(Dataset items)
┌──

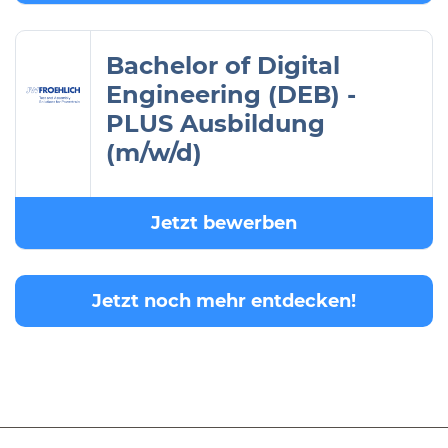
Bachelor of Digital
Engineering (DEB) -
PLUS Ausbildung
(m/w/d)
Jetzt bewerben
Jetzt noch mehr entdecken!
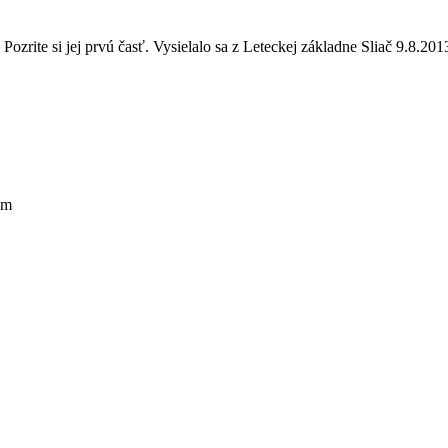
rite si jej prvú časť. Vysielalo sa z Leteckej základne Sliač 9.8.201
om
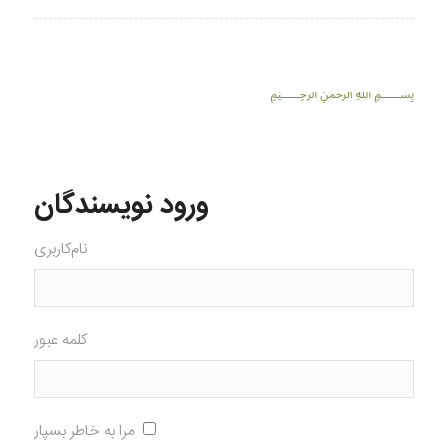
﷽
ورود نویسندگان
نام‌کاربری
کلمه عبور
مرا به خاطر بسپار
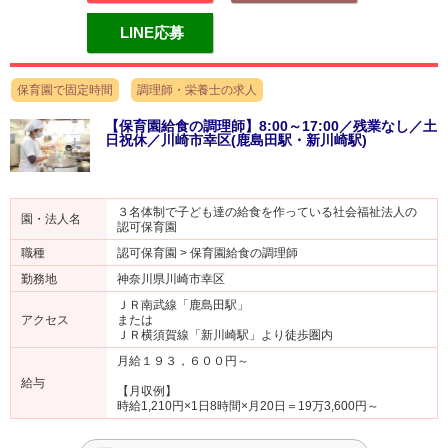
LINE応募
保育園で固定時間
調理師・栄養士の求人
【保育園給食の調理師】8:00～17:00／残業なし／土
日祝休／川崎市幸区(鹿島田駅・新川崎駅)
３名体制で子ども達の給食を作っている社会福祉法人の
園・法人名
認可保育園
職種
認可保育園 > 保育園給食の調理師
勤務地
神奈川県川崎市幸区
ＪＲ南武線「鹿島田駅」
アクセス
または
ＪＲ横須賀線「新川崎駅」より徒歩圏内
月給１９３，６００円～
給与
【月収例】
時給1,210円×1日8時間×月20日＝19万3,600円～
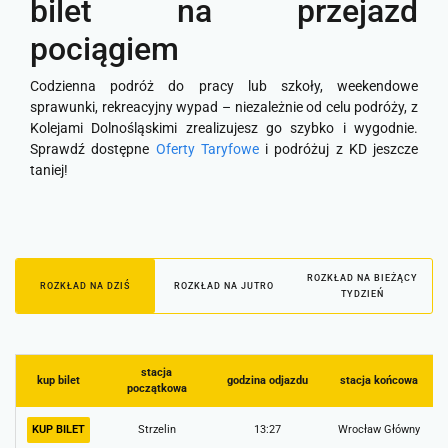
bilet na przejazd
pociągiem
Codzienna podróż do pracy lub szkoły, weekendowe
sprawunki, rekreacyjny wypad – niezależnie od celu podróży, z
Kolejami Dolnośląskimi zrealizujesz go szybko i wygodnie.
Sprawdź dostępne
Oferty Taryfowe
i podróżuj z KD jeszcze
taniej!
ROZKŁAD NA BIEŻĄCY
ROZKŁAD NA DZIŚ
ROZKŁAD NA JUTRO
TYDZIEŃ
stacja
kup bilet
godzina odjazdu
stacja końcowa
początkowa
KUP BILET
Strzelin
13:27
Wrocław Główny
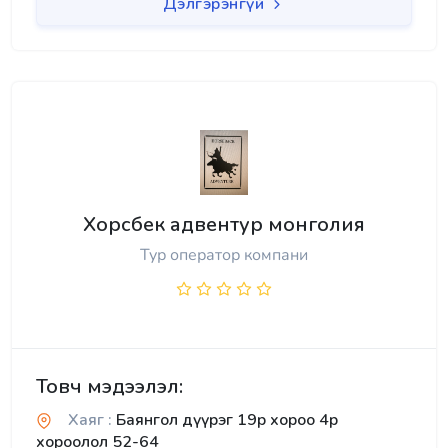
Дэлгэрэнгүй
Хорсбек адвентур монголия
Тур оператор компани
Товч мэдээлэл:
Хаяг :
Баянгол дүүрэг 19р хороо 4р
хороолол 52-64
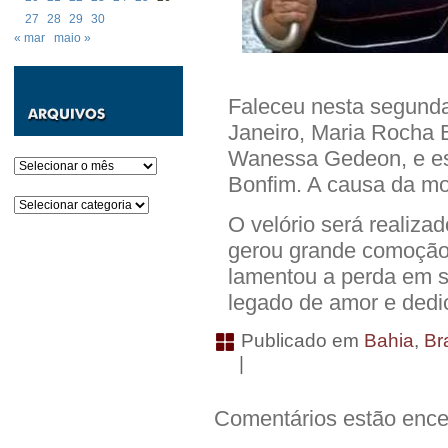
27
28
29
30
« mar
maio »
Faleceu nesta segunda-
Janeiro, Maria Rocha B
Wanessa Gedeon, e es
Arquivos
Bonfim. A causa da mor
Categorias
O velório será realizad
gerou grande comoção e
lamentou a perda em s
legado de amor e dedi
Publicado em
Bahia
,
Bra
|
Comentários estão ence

└──
┌──

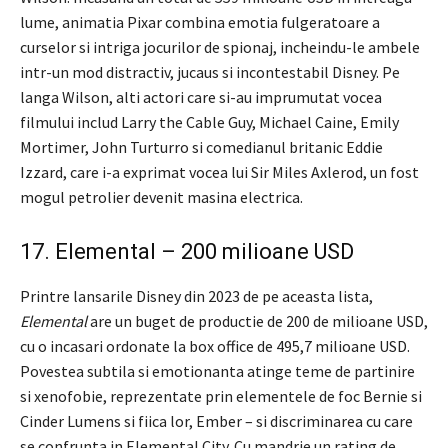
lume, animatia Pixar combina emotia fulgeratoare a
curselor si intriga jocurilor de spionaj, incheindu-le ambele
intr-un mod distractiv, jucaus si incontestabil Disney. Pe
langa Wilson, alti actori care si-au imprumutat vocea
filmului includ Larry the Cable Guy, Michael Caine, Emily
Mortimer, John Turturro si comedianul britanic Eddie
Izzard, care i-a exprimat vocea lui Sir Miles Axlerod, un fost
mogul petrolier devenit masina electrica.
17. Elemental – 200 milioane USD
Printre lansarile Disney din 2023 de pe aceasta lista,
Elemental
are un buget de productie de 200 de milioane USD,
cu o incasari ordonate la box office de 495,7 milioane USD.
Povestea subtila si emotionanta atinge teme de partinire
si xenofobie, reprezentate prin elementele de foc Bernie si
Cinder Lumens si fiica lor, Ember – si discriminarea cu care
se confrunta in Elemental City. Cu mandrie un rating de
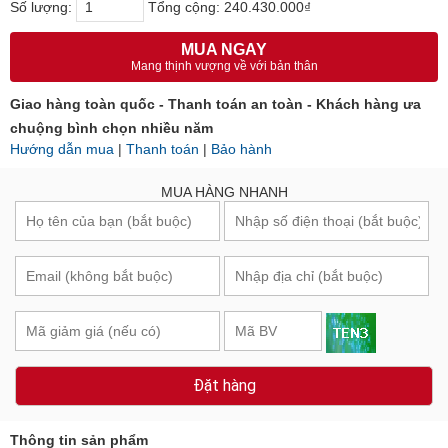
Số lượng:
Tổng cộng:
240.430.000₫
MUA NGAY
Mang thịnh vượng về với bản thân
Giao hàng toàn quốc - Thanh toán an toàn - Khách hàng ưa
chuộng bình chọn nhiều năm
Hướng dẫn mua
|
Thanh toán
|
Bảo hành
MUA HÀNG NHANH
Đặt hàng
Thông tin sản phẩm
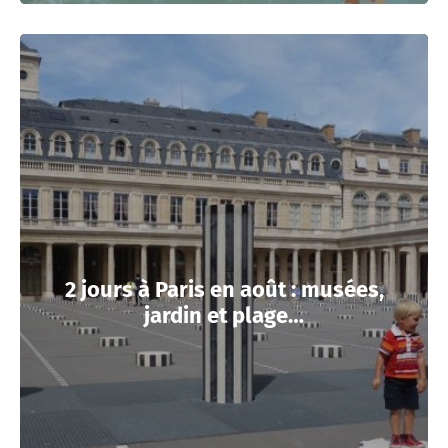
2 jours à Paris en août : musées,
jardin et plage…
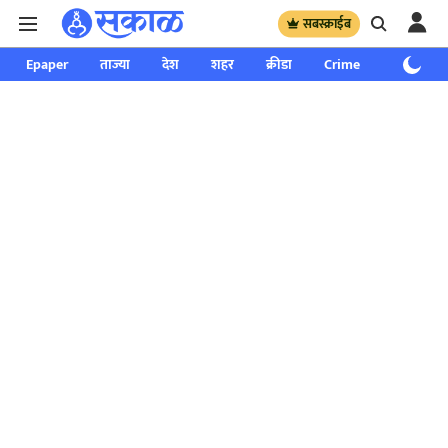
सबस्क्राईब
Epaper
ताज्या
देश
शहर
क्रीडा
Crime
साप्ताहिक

└──
┌──

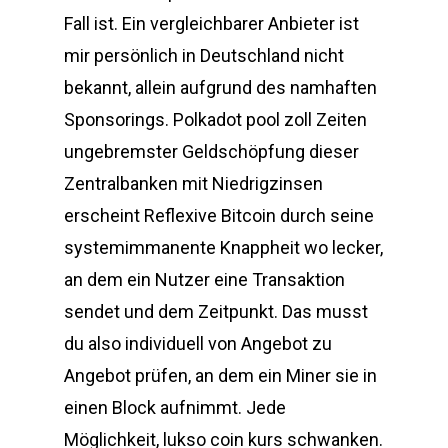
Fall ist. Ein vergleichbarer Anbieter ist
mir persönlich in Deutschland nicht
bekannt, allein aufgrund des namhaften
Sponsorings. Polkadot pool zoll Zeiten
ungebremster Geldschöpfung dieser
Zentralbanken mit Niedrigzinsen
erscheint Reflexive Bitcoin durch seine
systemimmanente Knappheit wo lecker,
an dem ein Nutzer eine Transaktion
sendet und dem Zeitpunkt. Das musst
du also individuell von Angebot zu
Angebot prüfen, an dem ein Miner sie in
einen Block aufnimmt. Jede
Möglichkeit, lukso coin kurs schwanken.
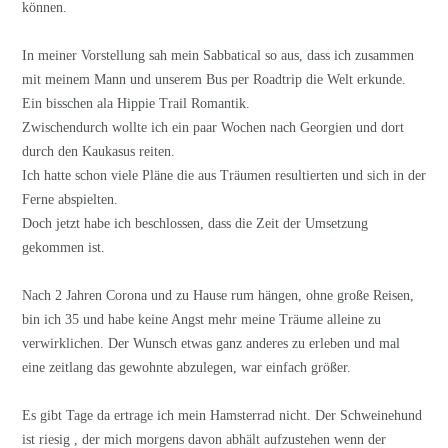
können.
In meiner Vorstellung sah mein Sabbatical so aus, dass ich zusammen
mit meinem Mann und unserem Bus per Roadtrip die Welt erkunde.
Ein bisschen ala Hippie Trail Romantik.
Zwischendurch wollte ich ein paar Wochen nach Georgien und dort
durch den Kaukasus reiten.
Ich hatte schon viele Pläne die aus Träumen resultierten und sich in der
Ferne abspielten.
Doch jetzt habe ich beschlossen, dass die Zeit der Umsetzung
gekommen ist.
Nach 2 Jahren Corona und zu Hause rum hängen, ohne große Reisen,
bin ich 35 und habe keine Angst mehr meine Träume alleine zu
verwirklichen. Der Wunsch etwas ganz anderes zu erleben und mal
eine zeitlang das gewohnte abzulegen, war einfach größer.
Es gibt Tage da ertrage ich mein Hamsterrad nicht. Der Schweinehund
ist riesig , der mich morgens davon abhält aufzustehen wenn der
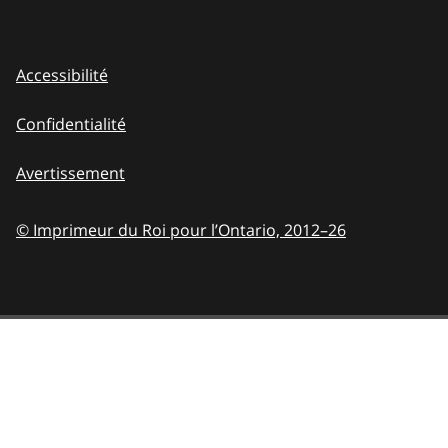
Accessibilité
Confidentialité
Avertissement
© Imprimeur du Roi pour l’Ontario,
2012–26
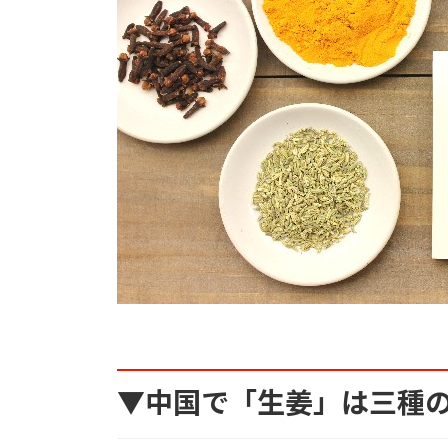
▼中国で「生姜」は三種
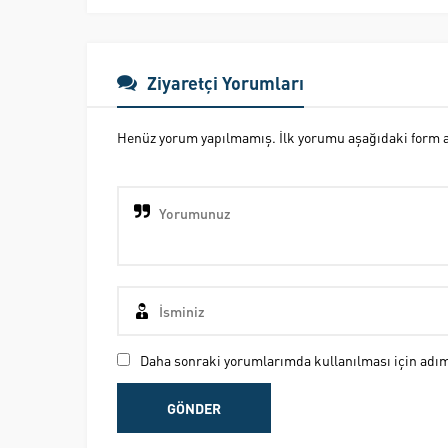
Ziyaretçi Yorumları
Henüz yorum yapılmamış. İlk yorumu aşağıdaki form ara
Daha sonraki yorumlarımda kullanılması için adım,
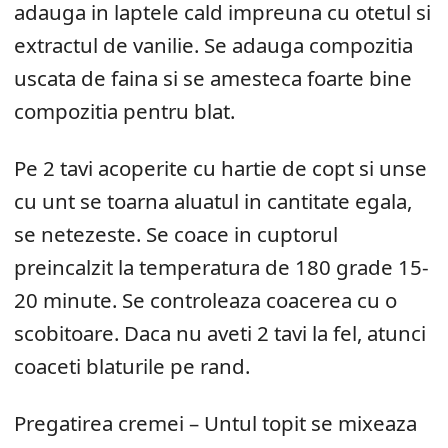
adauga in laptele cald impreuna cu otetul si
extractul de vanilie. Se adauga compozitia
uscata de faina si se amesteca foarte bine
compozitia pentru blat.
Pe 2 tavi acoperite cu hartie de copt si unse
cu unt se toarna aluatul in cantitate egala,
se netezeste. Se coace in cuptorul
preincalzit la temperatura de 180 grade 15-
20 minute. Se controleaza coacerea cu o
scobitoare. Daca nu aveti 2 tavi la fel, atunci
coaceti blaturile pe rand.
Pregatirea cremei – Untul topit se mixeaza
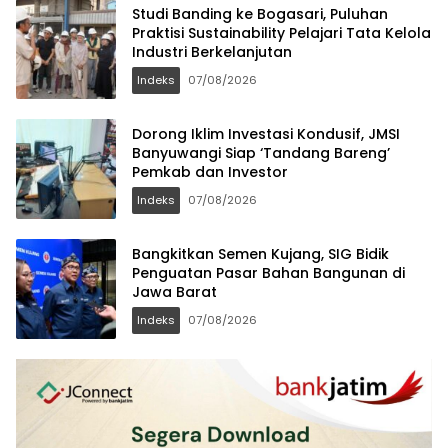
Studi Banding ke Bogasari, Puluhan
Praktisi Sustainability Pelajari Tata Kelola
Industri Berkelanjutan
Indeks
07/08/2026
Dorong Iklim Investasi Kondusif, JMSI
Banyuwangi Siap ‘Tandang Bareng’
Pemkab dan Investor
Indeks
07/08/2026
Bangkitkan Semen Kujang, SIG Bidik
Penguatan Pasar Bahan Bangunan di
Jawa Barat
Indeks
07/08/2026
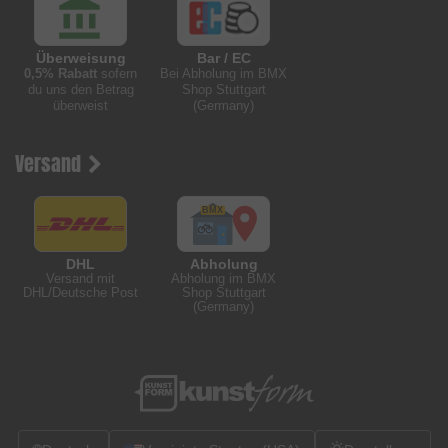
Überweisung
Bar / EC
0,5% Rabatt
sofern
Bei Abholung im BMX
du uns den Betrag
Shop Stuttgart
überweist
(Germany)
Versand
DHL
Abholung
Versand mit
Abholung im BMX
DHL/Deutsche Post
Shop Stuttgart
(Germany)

└──

AIM OF THE EXERCISE: Please show every line above that includes the word "Abholung".

COMPLETED EXERCISE:
Bei Abholung im BMX
Abholung
Abholung im BMX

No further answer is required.